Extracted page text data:
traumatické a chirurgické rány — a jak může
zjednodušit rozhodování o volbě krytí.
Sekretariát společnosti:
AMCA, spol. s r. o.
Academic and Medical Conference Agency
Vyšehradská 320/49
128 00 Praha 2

Task to carry out:
Which lines run from the one containing "AMCA, spol. s r. o." to the end of the records? Transcribe exactly those, both ends included.

Solution to this exercise:
AMCA, spol. s r. o.
Academic and Medical Conference Agency
Vyšehradská 320/49
128 00 Praha 2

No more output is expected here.